The focus will now shift to the unusual positive ρX and negative βX values with X = 4-Cl and 3-Cl. These values can be observed because of (i) desolvation of the GS [25,26] or (ii) TS imbalance phenomenon [27-29]. However, in the present work, the positive ρX and negative βX values for less basic anilines are not ascribed to (i) a desolvation step prior to the rate-limiting nucleophilic attack, because the aniline nucleophile is neutral and the MeCN solvent is dipolar aprotic; and to (ii) a TS imbalance phenomenon, because the leaving group of isothiocyanate is too poor to form an ion-pair type. The unusual positive ρX (and negative βX) values with X = (4-Cl and 3-Cl) indicate that the nucleophilic N atom becomes more negative in the TS compared to in the GS. The authors, thus, propose that the structure of the TS is similar to what would be if the isothiocyante were the nucleophile and aniline were the leaving group, such that the nucleophilic N atom becomes more negative in the TS compared to in the GS. In other words, the TS is very tight and in which the degree of bond formation is very great while the degree of bond breaking is considerably small, resulting in the positive ρX. The very small value of kH/kD = 0.66 with X = 3-Cl and Y = 4-Cl could be supporting evidence. The relatively small magnitude of ρXY = −0.18 with less basic anilines could be another piece of supporting evidence, because the normal SN2 mechanism (or stepwise mechanism with rate-limiting bond formation) gives a magnitude of ρXY ≈ −0.7 [3-5]. This would be attributed to the strong interaction between the nucleophile (X) and leaving group over the nucleophile (X) and substrate (Y) (see above).

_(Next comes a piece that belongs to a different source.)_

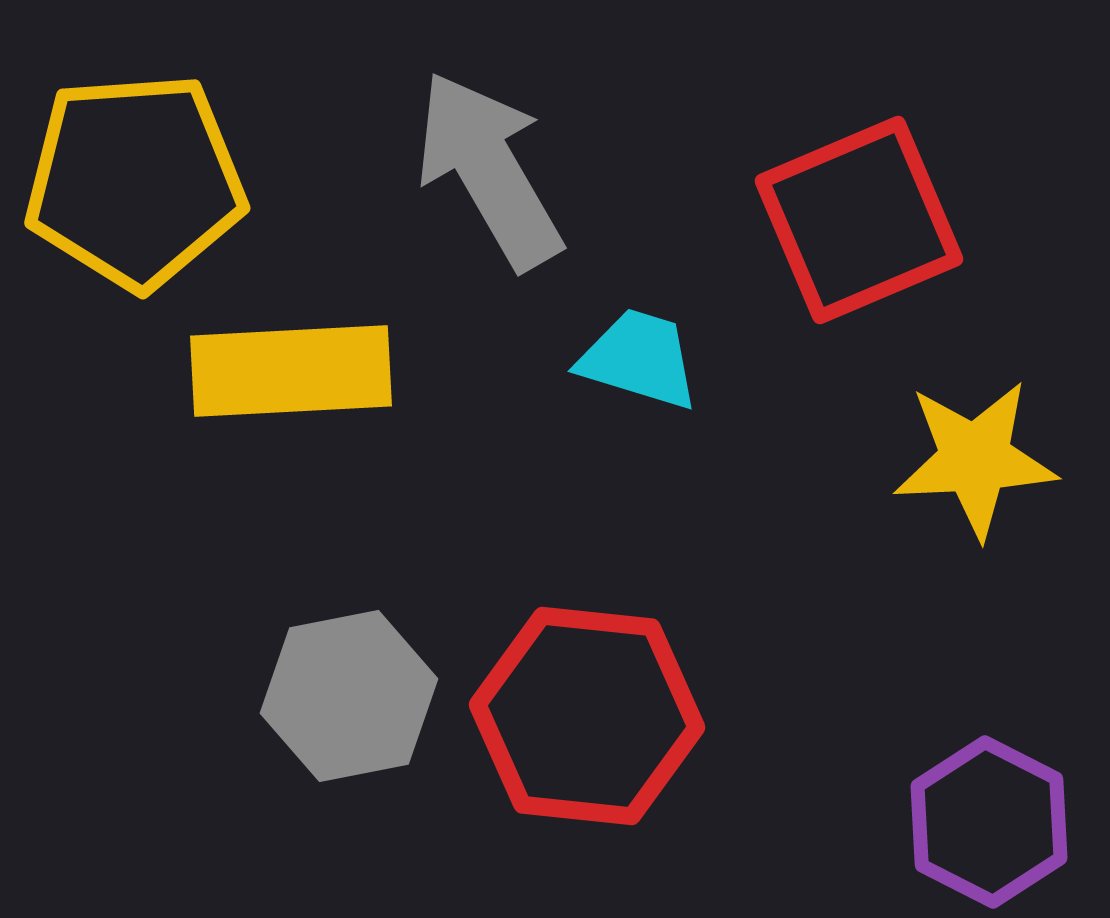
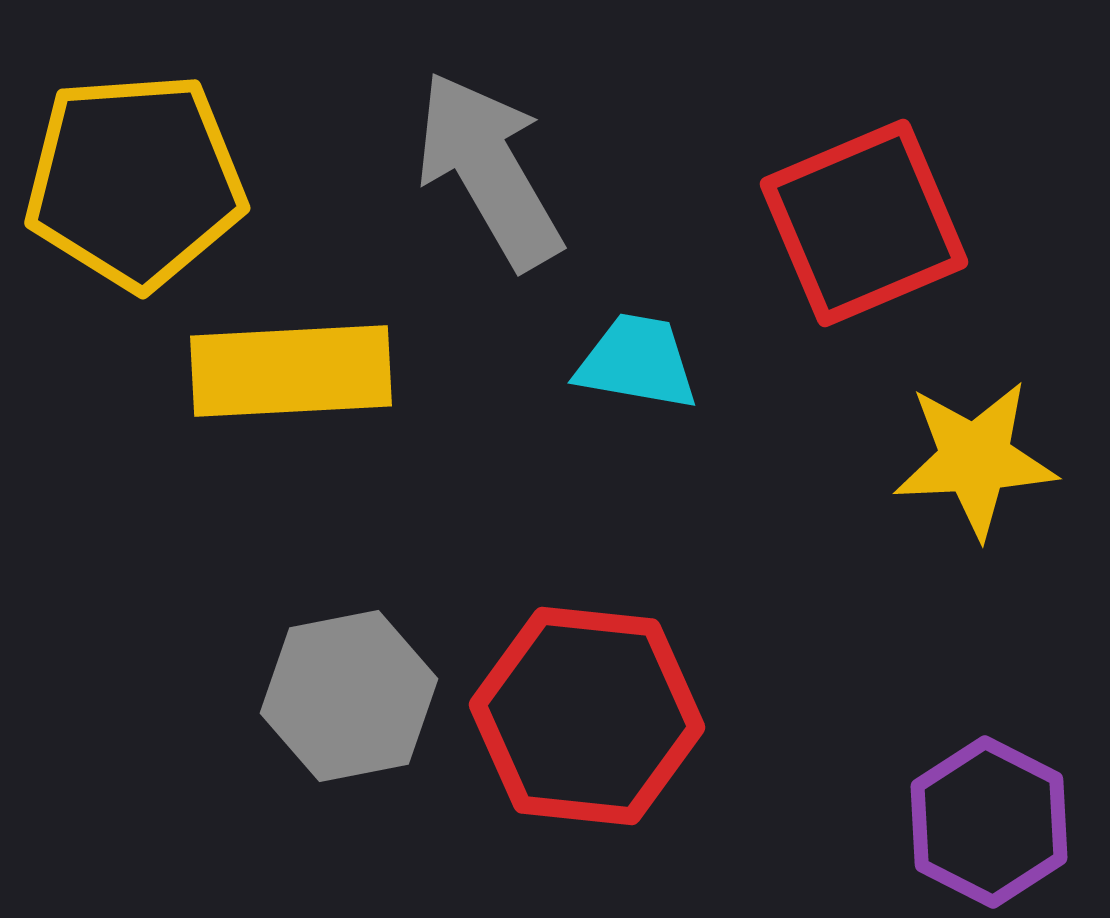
red square: moved 5 px right, 3 px down
cyan trapezoid: moved 2 px left, 3 px down; rotated 7 degrees counterclockwise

Finally, the authors propose the following reaction mechanism of the present work: (i) for more basic anilines (X = 4-MeO, 4-Me, H), a stepwise process with rate-limiting leaving-group departure from the intermediate, involving a predominant frontside attack with a hydrogen-bonded four-center-type TSf based on the positive ρXY and primary normal DKIEs; and (ii) for less basic anilines (X = 4-Cl , 3-Cl), a stepwise process with rate-limiting bond formation, involving a predominant backside attack TSb, and very tight TS, in which the extent of the bond formation is great and the degree of bond breaking is very small based on the negative ρXY, secondary inverse DKIEs and positive ρX.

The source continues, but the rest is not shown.